■ **Data for processing**:
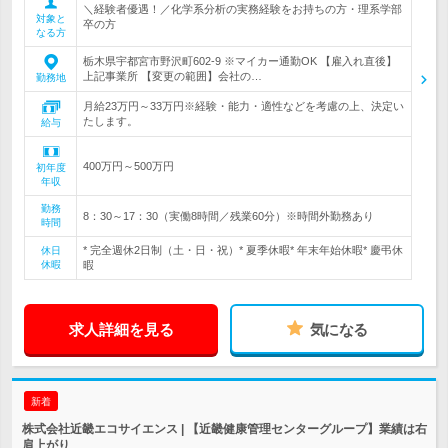
＼経験者優遇！／化学系分析の実務経験をお持ちの方・理系学部
対象と
卒の方
なる方
栃木県宇都宮市野沢町602-9 ※マイカー通勤OK 【雇入れ直後】
上記事業所 【変更の範囲】会社の…
勤務地
月給23万円～33万円※経験・能力・適性などを考慮の上、決定い
たします。
給与
400万円～500万円
初年度
年収
勤務
8：30～17：30（実働8時間／残業60分）※時間外勤務あり
時間
* 完全週休2日制（土・日・祝）* 夏季休暇* 年末年始休暇* 慶弔休
休日
休暇
暇
求人詳細を見る
気になる
新着
株式会社近畿エコサイエンス | 【近畿健康管理センターグループ】業績は右
肩上がり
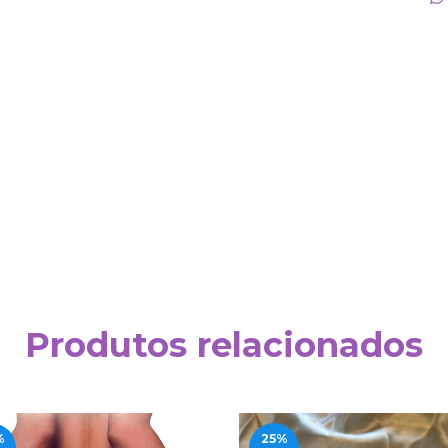
Produtos relacionados
%
25
%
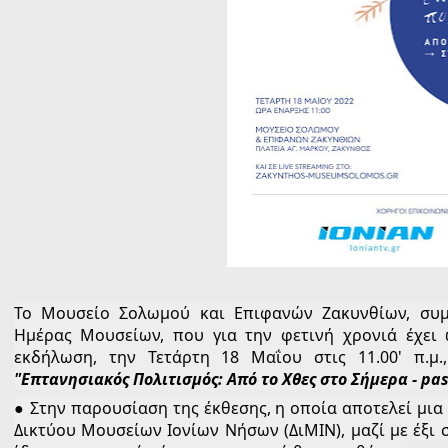
Το Μουσείο Σολωμού και Επιφανών Ζακυνθίων, συμμ
Ημέρας Μουσείων, που για την φετινή χρονιά έχει 
"Επτανησιακός Πολιτισμός: Από το Χθες στο Σήμερα - pas
● Στην παρουσίαση της έκθεσης, η οποία αποτελεί μια
Δικτύου Μουσείων Ιονίων Νήσων (ΔιΜΙΝ), μαζί με έξι 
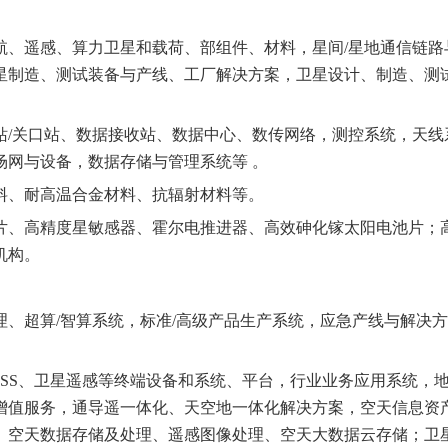
航、遥感、算力卫星和载荷、部组件、材料，星间/星地通信链路
星制造、测试装备与产线、工厂解决方案，卫星设计、制造、测
站/关口站、数据接收站、数据中心、数传网络，测控系统，天线
场网与设备，数据存储与管理系统等 。
料、耐高温合金材料、抗辐射材料等。
片、高精度星敏感器、霍尔电推进器、高效砷化镓太阳电池片；
机构。
理、超算/智算系统，标准/高级产品生产系统，应急产线与解决
NSS、卫星遥感等终端设备和系统、平台，行业业务应用系统，
增值服务，通导遥一体化、天空地一体化解决方案，空天信息资
。空天数据存储及处理、遥感图像处理、空天大数据云存储；卫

■ **Exercise objective**:
Search the entries above for the string "Μουσείων", and report each line where it occurs.

■ **Answer to this problem**:
Ημέρας Μουσείων, που για την φετινή χρονιά έχει 
Δικτύου Μουσείων Ιονίων Νήσων (ΔιΜΙΝ), μαζί με έξι 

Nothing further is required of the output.